Più recentemente sono stati impiegati con buoni risultati gli inibitori di TNF, quali etanercept, infliximab, adalimumab.
Nonostante il trattamento sia soprattutto farmacologico, non va trascurata l’importanza di un’attività fisica appropriata e regolare.
L’artrite psoriasica ha un andamento maggiormente benigno dell’artrite reumatoide. Nella maggior parte dei casi, è caratterizzata da periodi di esacerbazione alternati a periodi asintomatici.
Oltre ai problemi causati dalla malattia, molta attenzione va dedicata agli effetti collaterali della terapia, soprattutto se questa deve essere assunta cronicamente.

PERCHÉ CI SI AMMALA?

La causa è ignota. Il 40% dei casi pazienti con artrite psoriasica ha parenti affetti da artrite o da psoriasi: questa osservazione suggerisce che fattori genetici o ambientali favoriscano l’insorgenza della malattia.

CHI SI AMMALA?

In Italia vivono circa 12.000-60.000 pazienti affetti da artrite psoriasica. La malattia colpisce indifferentemente maschi e femmine. Malgrado insorga di solito tra i 30 e i 50 anni, può colpire anche i bambini.

DOMANDE FREQUENTI

Le terapie per la psoriasi possono peggiorare l’artrite?
No. In tutti e due i casi l’infiammazione cronica è legata a risposte immunitarie troppo eccessive. Le terapie si basano su principi simili: spesso curando l’artrite migliora la psoriasi e viceversa.

C’è la possibilità di guarire?
Sì. Tuttavia, nella maggioranza dei casi, la malattia ha decorso cronico. L’attenzione alle prescrizioni può rendere rari e meno impegnativi i danni articolari e migliorare notevolmente la qualità di vita dei pazienti.

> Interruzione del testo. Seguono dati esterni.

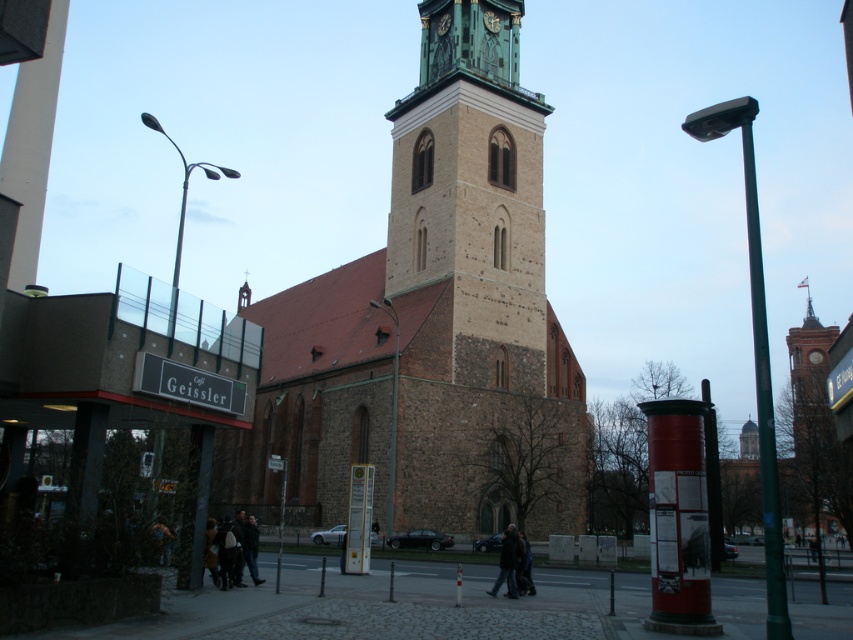 Question: Does brown stone church at center lie in front of brown stone tower at center?

Choices:
 (A) no
 (B) yes

Answer: (B)

Question: Is brown stone church at center in front of brown stone tower at center?

Choices:
 (A) yes
 (B) no

Answer: (A)

Question: Is the position of brown stone church at center more distant than that of brown stone tower at center?

Choices:
 (A) yes
 (B) no

Answer: (B) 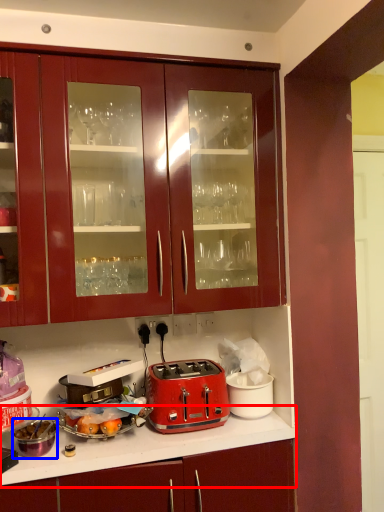 Question: Which of the following is the farthest to the observer, countertop (highlighted by a red box) or appliance (highlighted by a blue box)?

Choices:
 (A) countertop
 (B) appliance

Answer: (B) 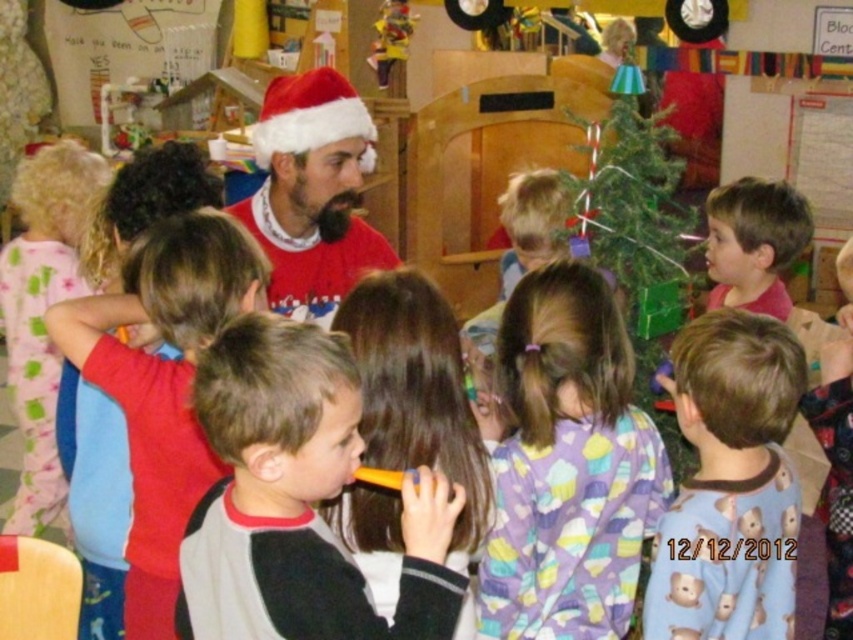 Question: Does white cotton shirt at center appear on the left side of green matte christmas tree at center?

Choices:
 (A) yes
 (B) no

Answer: (A)

Question: Which point is closer to the camera?

Choices:
 (A) (339, 208)
 (B) (271, 465)
 (C) (744, 288)

Answer: (B)

Question: Is gray fleece shirt at center wider than white cotton shirt at center?

Choices:
 (A) no
 (B) yes

Answer: (B)

Question: Which of these objects is positioned farthest from the green matte christmas tree at center?

Choices:
 (A) purple cotton pajamas at center
 (B) fuzzy red sweater at center

Answer: (B)

Question: In this image, where is purple cotton pajamas at center located relative to fuzzy red sweater at center?

Choices:
 (A) above
 (B) below

Answer: (B)

Question: Among these points, which one is nearest to the camera?

Choices:
 (A) (352, 497)
 (B) (36, 520)
 (C) (250, 220)
 (D) (769, 358)

Answer: (A) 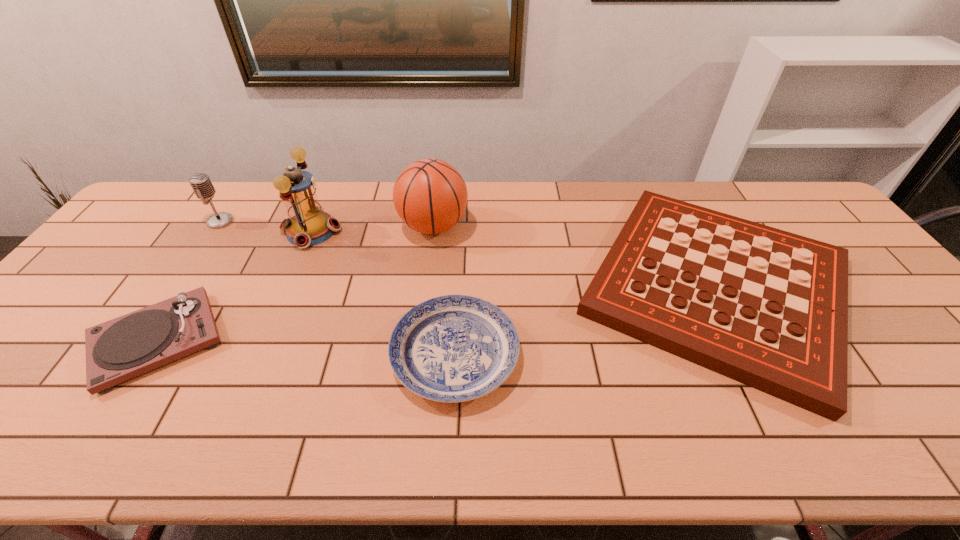 Locate an element on the screen. This screenshot has height=540, width=960. lantern present at the far edge is located at coordinates (308, 225).

Where is `basketball that is at the far edge`? basketball that is at the far edge is located at coordinates (430, 196).

This screenshot has width=960, height=540. Identify the location of microphone located in the far edge section of the desktop. (201, 184).

You are a GUI agent. You are given a task and a screenshot of the screen. Output one action in this format:
    pyautogui.click(x=<x>, y=<y>)
    Task: Click on the object that is at the left edge
    This screenshot has height=540, width=960.
    Given the screenshot: What is the action you would take?
    pyautogui.click(x=117, y=350)

The height and width of the screenshot is (540, 960). In the image, there is a desktop. In order to click on free region at the far edge in this screenshot , I will do `click(728, 191)`.

I want to click on free space at the near edge, so click(x=258, y=433).

Locate an element on the screen. The height and width of the screenshot is (540, 960). vacant area at the left edge of the desktop is located at coordinates (72, 321).

The width and height of the screenshot is (960, 540). In the image, there is a desktop. What are the coordinates of `free space at the far left corner` in the screenshot? It's located at coord(151,220).

Locate an element on the screen. vacant area at the far right corner is located at coordinates (790, 184).

Identify the location of vacant space that's between the plate and the phonograph_record. (306, 347). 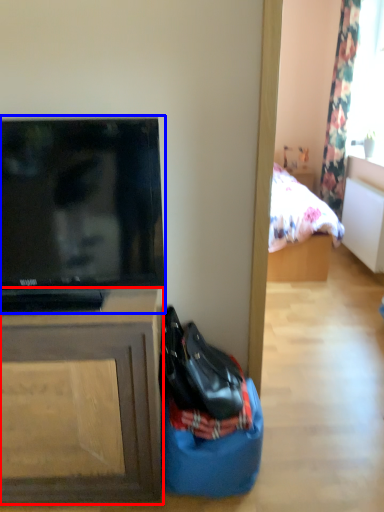 Question: Which object is further to the camera taking this photo, cabinetry (highlighted by a red box) or television (highlighted by a blue box)?

Choices:
 (A) cabinetry
 (B) television

Answer: (A) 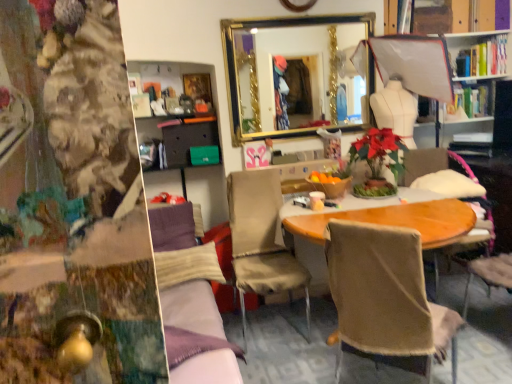 Question: Can you confirm if matte gray drawer at center-left is shorter than hardcover books at upper right?

Choices:
 (A) no
 (B) yes

Answer: (B)

Question: From the image's perspective, is matte gray drawer at center-left located above hardcover books at upper right?

Choices:
 (A) yes
 (B) no

Answer: (B)

Question: Can you confirm if matte gray drawer at center-left is thinner than hardcover books at upper right?

Choices:
 (A) yes
 (B) no

Answer: (A)

Question: Is matte gray drawer at center-left looking in the opposite direction of hardcover books at upper right?

Choices:
 (A) yes
 (B) no

Answer: (B)

Question: Is matte gray drawer at center-left closer to the viewer compared to hardcover books at upper right?

Choices:
 (A) no
 (B) yes

Answer: (B)

Question: In the image, is velvet purple couch at center positioned in front of or behind gold-framed mirror at upper center?

Choices:
 (A) front
 (B) behind

Answer: (A)

Question: In terms of width, does velvet purple couch at center look wider or thinner when compared to gold-framed mirror at upper center?

Choices:
 (A) wide
 (B) thin

Answer: (A)

Question: Is velvet purple couch at center to the left or to the right of gold-framed mirror at upper center in the image?

Choices:
 (A) right
 (B) left

Answer: (B)

Question: Is point (173, 276) positioned closer to the camera than point (304, 44)?

Choices:
 (A) farther
 (B) closer

Answer: (B)

Question: From a real-world perspective, is hardcover books at upper right physically located above or below gold-framed mirror at upper center?

Choices:
 (A) above
 (B) below

Answer: (A)

Question: Is point (494, 51) closer or farther from the camera than point (256, 132)?

Choices:
 (A) closer
 (B) farther

Answer: (B)

Question: Is hardcover books at upper right to the left or to the right of gold-framed mirror at upper center in the image?

Choices:
 (A) right
 (B) left

Answer: (A)

Question: Is hardcover books at upper right spatially inside gold-framed mirror at upper center, or outside of it?

Choices:
 (A) outside
 (B) inside

Answer: (A)

Question: In terms of width, does beige fabric chair at center, which is the third chair in right-to-left order, look wider or thinner when compared to wooden chair at center, marked as the 1th chair in a right-to-left arrangement?

Choices:
 (A) wide
 (B) thin

Answer: (B)

Question: In the image, is beige fabric chair at center, which is the third chair in right-to-left order, on the left side or the right side of wooden chair at center, marked as the 1th chair in a right-to-left arrangement?

Choices:
 (A) right
 (B) left

Answer: (B) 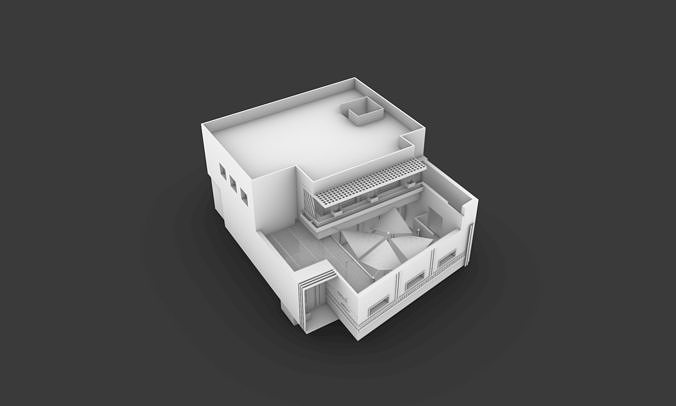 Locate an element on the screen. Image resolution: width=676 pixels, height=406 pixels. house plan is located at coordinates (285, 251).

Il sole e il mare danno dei vantaggi sull’artrite?
Sì. In uno studio finlandese pubblicato su British Journal of Dermatology nel 1993 (Snellman et al., Effect of heliotherapy on skin and joint symptoms in psoriasis: a 6-month follow-up study), l’artrite psoriasica migliorava notevolmente in 129 pazienti durante un soggiorno alle Canarie di quattro settimane.
Purtroppo, il vantaggio scompariva dopo sei mesi dal ritorno in Finlandia.